Here is one of my companions in captivity, Bureaux Pusy, an Olmütz prisoner, and at these sounds my heart vibrates with the sentiments of love, gratitude, admiration, which forever bind and devote me to you! How I envy the happiness he is going to enjoy! How I long, my dear and noble friend, to fold you in my arms! Pusy will relate to you the circumstances which hitherto have kept me on this side of the Atlantic—even now the illness of my wife, and the necessity of her having been a few weeks in France before I set out, prevent me from embarking with Pusy and his amiable family. But in the course of the summer I shall look over to you and with inexpressible delight I shall be welcomed by my beloved deliverer. No answer from you has yet come to me. We are expecting every day my friend McHenry's nephew—perhaps I may be blessed with a letter from you!

I need not recommend to you Bureaux Pusy. The conspicuous and honorable part he has acted in the French Revolution, his sufferings during our imprisonment—you but too well know what it is—are sufficient introductions to your great and good heart. He is one of the most accomplished men that can do honour to the country where he is born, and to the country where he wishes to become a citizen. He is my excellent friend. Every service, every mark of affection he can receive from you and your friends, I am happily authorized to depend upon.

My son is gone to Paris. My wife and my two daughters, who love you as a brother, present you with the sincere, grateful expressions of their friendship. The last word George told me at his setting out was not to forget him in my letter to you. He will accompany me to America.

Adieu, my dear Huger, I shall to the last moment of my life be wholly

Yours,
Lafayette.

The wish to revisit the land of his adoption was strong, but many years were to pass before it could be carried out. He was forty years old when he was liberated from Olmütz, and he was sixty-seven when he paid his last visit to our shores.

He little dreamed of the reception he was to find, for the whole American people were waiting to greet, with heart and soul, the man who, in his youth, had taken so noble a part in their struggle for freedom. He reached New York on the 16th of August, 1824. He came with modest expectation of some honorable attentions—nothing more. On the Cadmus he asked a fellow-traveler about the cost of stopping at American hotels and of traveling in steamboats and by stage; of this his secretary, M. Levasseur, made exact note. He came to visit the interesting scenes of his youth and to enjoy a reunion with a few surviving friends and compatriots. Instead, he found a whole country arising with one vast impulse to do him honor. It was not mere formality; it was a burst of whole-souled welcome from an entire nation. So astonished was he, so overcome, to find a great demonstration awaiting him, where he had expected to land quietly and to engage private lodgings, that his eyes overflowed with tears.

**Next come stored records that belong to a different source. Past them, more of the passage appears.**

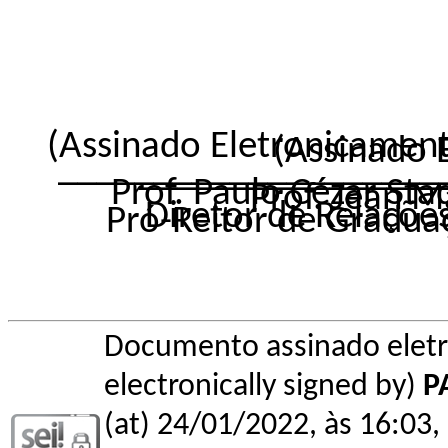
(Assinado El
(Assinado 
________________
________________
Prof. Paulo
Prof. Jean M
Diretor de Relaçõ
Pró-Reitor de Gradua
Documento assinado elet
electronically signed by)
P
(at) 24/01/2022, às 16:03,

The harbor of New York was entered on a Sunday. He was asked to accept a sumptuous entertainment on Staten Island till Monday, when he could be received by the city with more honor. On that day citizens and officers, together with old Revolutionary veterans, attended him. Amid the shouting of two hundred thousand voices he reached the Battery. The band played "See the Conquering Hero Comes," the "Marseillaise," and "Hail, Columbia." Lafayette had never dreamed of such a reception or of such sweeps of applause. The simple-hearted loyalty of the American people had a chance to show itself, and their enthusiasm knew no bounds. Lafayette's face beamed with joy. Four white horses bore him to the City Hall, while his son, George Washington Lafayette, his secretary, M. Levasseur (who wrote an account of the whole journey of 1824), and the official committee followed in carriages. The mayor addressed the city's guest; and Lafayette's reply was the first of many hundred appropriate and graceful speeches made by him during the journey. There were many ceremonies; school children threw garlands of flowers in his way; corner stones were laid by him; squares were renamed for "General Lafayette" (as he assured everybody he preferred to be called by that title), and societies made him and his son honorary members for life.

Hundreds of invitations to visit different cities poured in. The whole country must be traveled over to satisfy the eagerness of a grateful nation. Are republics ungrateful? That can never be said of our own republic after Lafayette's visit to the United States in 1824.

He set out for Boston by way of New Haven, New London, and Providence. All along the way the farmers ran out from the fields, shouting welcomes to the cavalcade, and children stood by the roadside decked with ribbons on which the picture of Lafayette was printed. Always a barouche with four white horses was provided to carry him from point to point. It was not a bit of vanity on the part of Lafayette that he was ever seen behind these steeds of snowy white. President Washington had set the fashion. His fine carriage-horses he caused to be covered with a white paste on Saturday nights and the next morning to be smoothed down till they shone like silver. It was a wonderful sight when that majestic man was driven to church—the prancing horses, the outriders, and all. And when Lafayette came, nothing was too good for him! The towns sent out the whitest horses harnessed to the best coaches procurable,—cream color, canary color, or claret color,—for the hero to be brought into town or sped upon his way departing. Returning to New York by way of the Connecticut River and the Sound, he found again a series of dinners and toasts, as well as a ball held in Castle Garden, the like of which, in splendor and display, had never before been thought of in this New World.